Le fait que tu emploies des puces au lieu des tirets me gênent énormément. Encore plus quand dans les lignes de dialogues, on retrouve des éléments narratifs (ex : Bien sûr que non, dis-je en souriant, c'est une scène ouverte et la performance est gratuite. Nous rigolons de bon cœur.).
PaulineMlts
Posté le 29/01/2022
Merci, je dois mettre en avant dans mon texte, que si ils rigolent c'est d'eux-même, qu'ils ont conscience que ce qu'ils voient est de l'ordre du privé, mais qu'ils en tirent un plaisir, parce que la réalité c'est que leur vie est bien vide de sexe, au point d'en être réduit à être spectateurs.
AGL
Posté le 23/01/2022
Intéressante la perspective du voyeur. Encore davantage lorsqu'ils sont deux ! Je crois qu'on assume jamais qu'on l'est tous au fond de nous : chapeau pour l'audace du sujet ! Belle teinte d'humour aussi. Je lis jamais de l'érotique, alors je commence par celui-ci, qui, je crois, est ton plus "soft". Belle plume, sujet piquant.
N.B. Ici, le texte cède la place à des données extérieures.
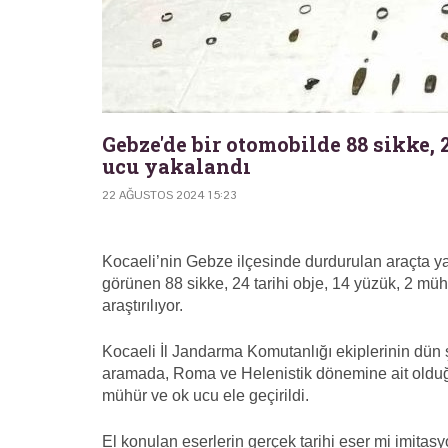
Gebze'de bir otomobilde 88 sikke, 
ucu yakalandı
22 AĞUSTOS 2024 15:23
Kocaeli’nin Gebze ilçesinde durdurulan araçta 
görünen 88 sikke, 24 tarihi obje, 14 yüzük, 2 mühür 
araştırılıyor.
Kocaeli İl Jandarma Komutanlığı ekiplerinin dü
aramada, Roma ve Helenistik dönemine ait olduğu 
mühür ve ok ucu ele geçirildi.
El konulan eserlerin gerçek tarihi eser mi imitas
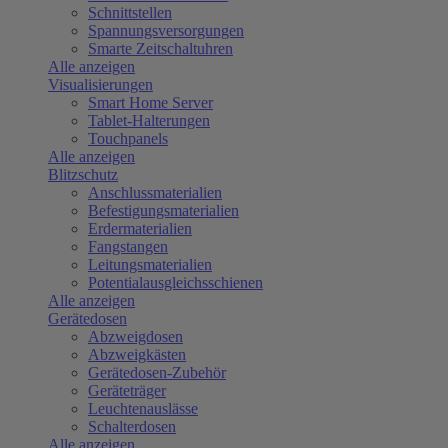
Schnittstellen
Spannungsversorgungen
Smarte Zeitschaltuhren
Alle anzeigen
Visualisierungen
Smart Home Server
Tablet-Halterungen
Touchpanels
Alle anzeigen
Blitzschutz
Anschlussmaterialien
Befestigungsmaterialien
Erdermaterialien
Fangstangen
Leitungsmaterialien
Potentialausgleichsschienen
Alle anzeigen
Gerätedosen
Abzweigdosen
Abzweigkästen
Gerätedosen-Zubehör
Geräteträger
Leuchtenauslässe
Schalterdosen
Alle anzeigen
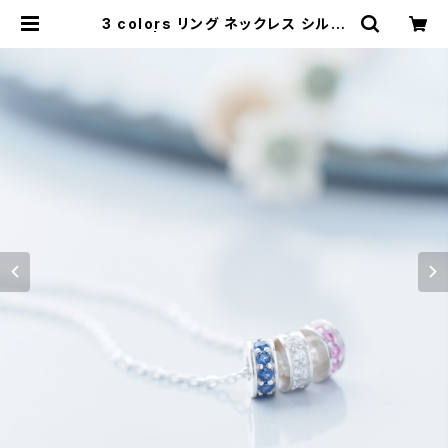
3 colors リング ネックレス シルバ
ー925 | クラウドジュエリー(Cloud
-jewelry) レディース メンズ アクセ
サリー ネックレス ピアス 指輪 ギフト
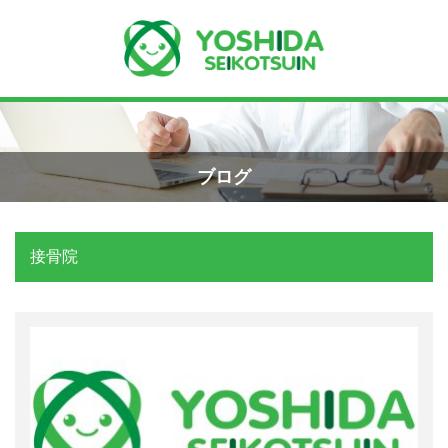
Menu
Recent Posts
小学生のエコー画像
ホーム
2026年8月7日
ブログ
よしだ整骨院について
手首骨折のエコー画像（橈骨下端部骨
折）
接骨院
当院が選ばれる理由
2026年4月23日
院長プロフィール
交通事故の対応は？
施術の流れ
2026年3月10日
料金の御案内
関東学術大会に参加しました！
2026年3月9日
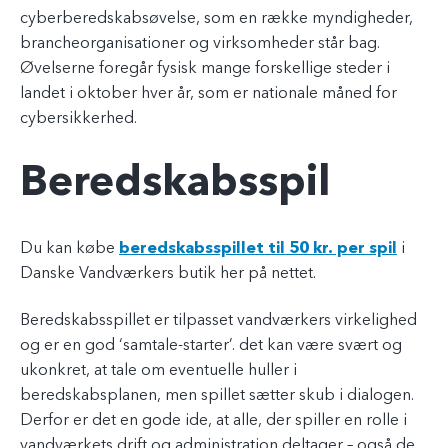
cyberberedskabsøvelse, som en række myndigheder,
brancheorganisationer og virksomheder står bag.
Øvelserne foregår fysisk mange forskellige steder i
landet i oktober hver år, som er nationale måned for
cybersikkerhed.
Beredskabsspil
Du kan købe
beredskabsspillet til 50 kr. per spil
i
Danske Vandværkers butik her på nettet.
Beredskabsspillet er tilpasset vandværkers virkelighed
og er en god ‘samtale-starter’. det kan være svært og
ukonkret, at tale om eventuelle huller i
beredskabsplanen, men spillet sætter skub i dialogen.
Derfor er det en gode ide, at alle, der spiller en rolle i
vandværkets drift og administration deltager – også de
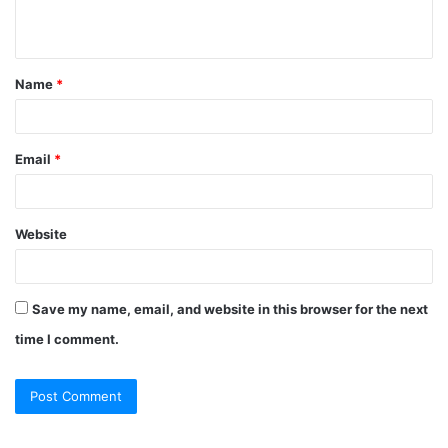
n
t
Name
*
*
Email
*
Website
Save my name, email, and website in this browser for the next
time I comment.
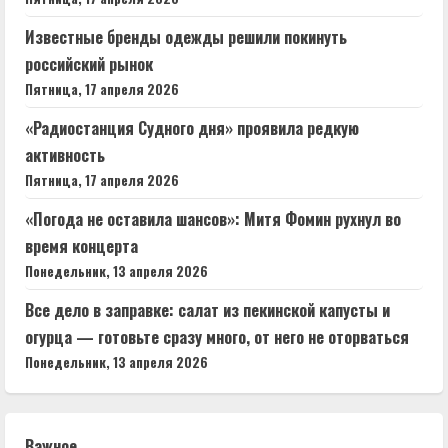
Известные бренды одежды решили покинуть
российский рынок
Пятница, 17 апреля 2026
«Радиостанция Судного дня» проявила редкую
активность
Пятница, 17 апреля 2026
«Погода не оставила шансов»: Митя Фомин рухнул во
время концерта
Понедельник, 13 апреля 2026
Все дело в заправке: салат из пекинской капусты и
огурца — готовьте сразу много, от него не оторваться
Понедельник, 13 апреля 2026
Важное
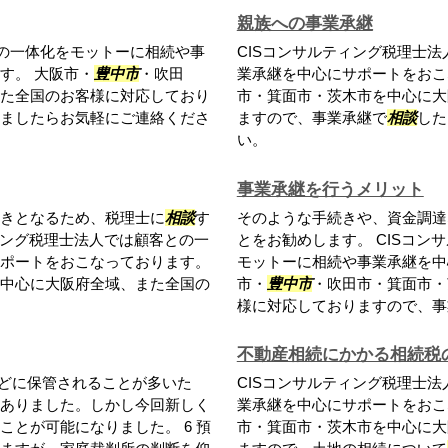
親族への事業承継
との一体化をモットーに相続や事
CISコンサルティング税理士
す。 大阪市・
豊中市
・吹田
業承継を中心にサポートをおこ
た全国のお客様に対応しており
市・箕面市・茨木市を中心に大
ましたらお気軽にご連絡くださ
ますので、事業承継で
相談
した
い。
事業承継を行うメリット
きとなるため、税理士に
相談
す
そのような手続きや、資金調達
ィング税理士法人では顧客との一
とをお勧めします。 CISコ
ポートをおこなっております。
モットーに相続や事業承継を中
中心に大阪府全域、また全国の
市・
豊中市
・吹田市・箕面市・
様に対応しておりますので、事
不動産相続にかかる相続税
どに保管されることが多いた
CISコンサルティング税理士
ありました。しかし今回新しく
業承継を中心にサポートをおこ
ことが可能になりました。 6 預
市・箕面市・茨木市を中心に大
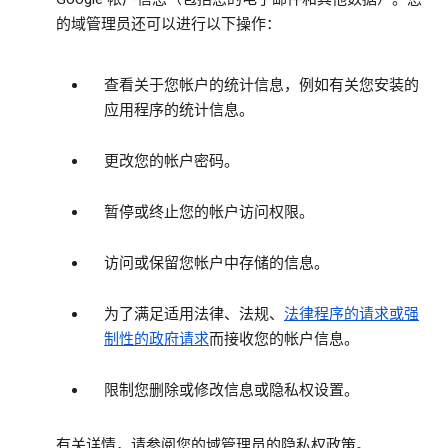
的域管理员还可以进行以下操作：
查看关于您帐户的统计信息，例如有关您安装的
应用程序的统计信息。
更改您的帐户密码。
暂停或终止您的帐户访问权限。
访问或保留您帐户中存储的信息。
为了满足适用法律、法规、
法律程序的请求或强
制性的政府请求
而接收您的帐户信息。
限制您删除或修改信息或隐私权设置。
有关详情，请参阅您的域管理员的隐私权政策。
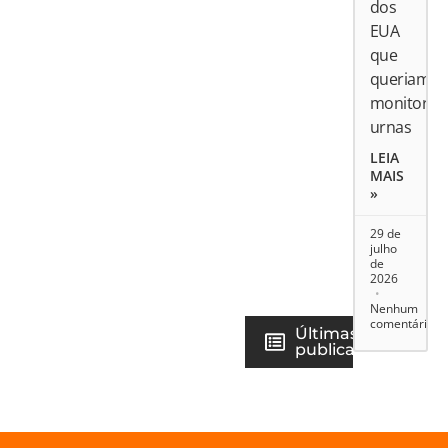
dos
EUA
que
queriam
monitorar
urnas
LEIA
MAIS
»
29 de
julho
de
2026
Nenhum
comentário
Últimas
publicações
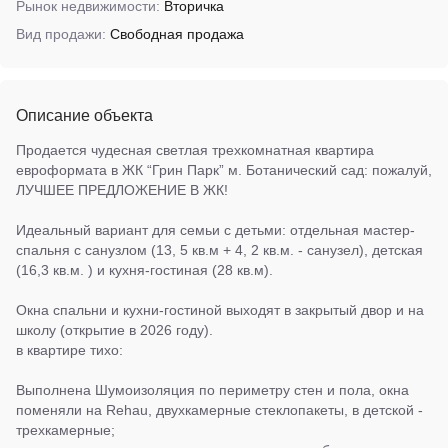
Рынок недвижимости:
Вторичка
Вид продажи:
Свободная продажа
Описание объекта
Продается чудесная светлая трехкомнатная квартира
евроформата в ЖК “Грин Парк” м. Ботанический сад: пожалуй,
ЛУЧШЕЕ ПРЕДЛОЖЕНИЕ В ЖК!
Идеальный вариант для семьи с детьми: отдельная мастер-
спальня с санузлом (13, 5 кв.м + 4, 2 кв.м. - санузел), детская
(16,3 кв.м. ) и кухня-гостиная (28 кв.м).
Окна спальни и кухни-гостиной выходят в закрытый двор и на
школу (открытие в 2026 году).
в квартире тихо:
Выполнена Шумоизоляция по периметру стен и пола, окна
поменяли на Rehau, двухкамерные стеклопакеты, в детской -
трехкамерные;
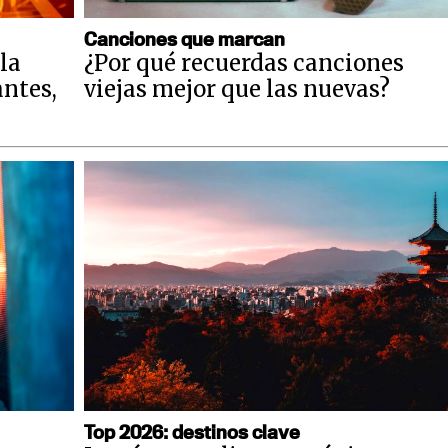
Canciones que marcan
la
¿Por qué recuerdas canciones
antes,
viejas mejor que las nuevas?
Top 2026: destinos clave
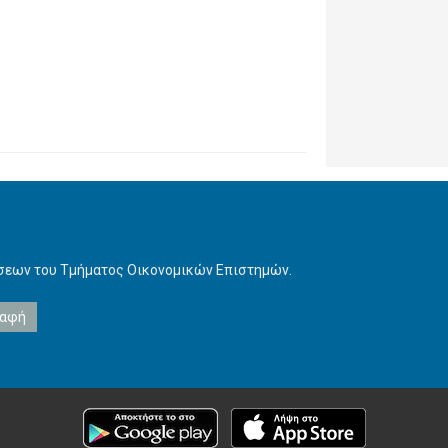
ήσεων του Τμήματος Οικονομικών Επιστημών.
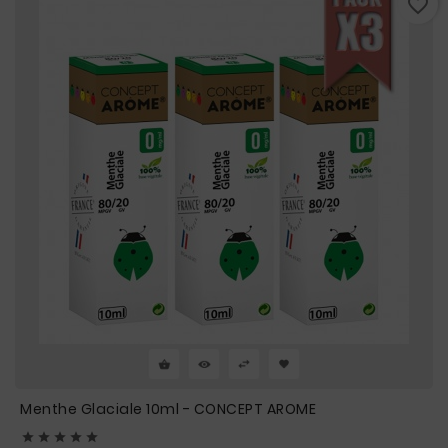
favorite_border
Menthe Glaciale 10ml - CONCEPT AROME





Bref, bien hâte de lire la suite !
PaulineMlts
Posté le 24/01/2022
Merci pour ton message. Je voulais mettre en lumière le voyeurisme de la vraie vie, sans tomber dans la déviance ou le morbide, avec des personnages capable d'autodérision sur ce qu'ils font et ce qu'ils voient.
Ravie que cela t'es donné envie d'en lire plus.